The basic idea is that you take two copper loops of some convenient
size (maybe 0.5m diameter?) and you select capacitors to resonate
them. On the transmitter side you use a parallel resonant circuit so
that the feedline is across a high impedance except for the coupling
to the other loop. One leg of the feeder connects to each end of the
split loop and the capacitor is installed across the gap.

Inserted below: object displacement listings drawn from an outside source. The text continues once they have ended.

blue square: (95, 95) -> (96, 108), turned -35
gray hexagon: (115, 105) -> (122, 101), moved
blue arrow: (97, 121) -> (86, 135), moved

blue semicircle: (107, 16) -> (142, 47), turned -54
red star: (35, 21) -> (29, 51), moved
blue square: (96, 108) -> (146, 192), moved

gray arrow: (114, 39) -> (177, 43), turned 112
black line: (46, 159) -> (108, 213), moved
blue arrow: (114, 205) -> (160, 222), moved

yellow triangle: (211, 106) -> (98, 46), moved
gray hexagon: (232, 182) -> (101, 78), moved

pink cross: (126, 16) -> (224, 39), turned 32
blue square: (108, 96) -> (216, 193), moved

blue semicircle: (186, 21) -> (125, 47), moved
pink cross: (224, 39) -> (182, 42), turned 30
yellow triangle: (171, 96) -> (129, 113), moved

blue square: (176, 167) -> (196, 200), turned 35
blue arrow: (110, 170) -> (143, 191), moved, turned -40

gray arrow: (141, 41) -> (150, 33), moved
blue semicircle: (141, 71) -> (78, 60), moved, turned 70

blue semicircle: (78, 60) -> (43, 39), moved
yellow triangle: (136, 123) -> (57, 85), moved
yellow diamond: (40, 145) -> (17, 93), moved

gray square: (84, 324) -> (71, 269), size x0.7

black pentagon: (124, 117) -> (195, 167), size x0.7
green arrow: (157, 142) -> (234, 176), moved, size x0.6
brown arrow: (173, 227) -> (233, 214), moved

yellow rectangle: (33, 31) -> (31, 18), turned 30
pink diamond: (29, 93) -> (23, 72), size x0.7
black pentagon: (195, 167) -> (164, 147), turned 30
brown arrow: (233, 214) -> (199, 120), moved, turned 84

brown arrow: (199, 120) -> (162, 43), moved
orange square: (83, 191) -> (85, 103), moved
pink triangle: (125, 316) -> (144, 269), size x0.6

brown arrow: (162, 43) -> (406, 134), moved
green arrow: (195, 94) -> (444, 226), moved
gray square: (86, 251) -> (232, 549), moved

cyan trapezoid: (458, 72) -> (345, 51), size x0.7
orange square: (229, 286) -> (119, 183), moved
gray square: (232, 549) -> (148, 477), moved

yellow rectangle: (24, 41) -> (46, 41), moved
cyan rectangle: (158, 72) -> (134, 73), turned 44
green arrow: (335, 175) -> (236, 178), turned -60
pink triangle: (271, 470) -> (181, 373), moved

On the antenna side, you use two caps of twice the resonating value
(probably unnecessary, but it looks nice and balanced) and set up a
series resonant circuit. Each leg of the feeder is connected to an
end of the loop by a capacitor.
I've not used it for antennas myself, but I did use it to couple the
signal from an ultrasound velocity measuring instrument onto a
rotating experiment. The best signal transfer from one side to the
other was seen with the parallel resonant circuit on the TRX side and
the series resonant circuit on the transducer side (I tried
parallel-parallel as well, more phase shift and loss)
In our case we needed continuous rotation at a good clip and didn't
have any RF capable slip rings. The frequency was 4MHz and I used 8"
copper loops and ceramic caps. You'd want to go bigger and higher Q
on everything for high power transmitting use.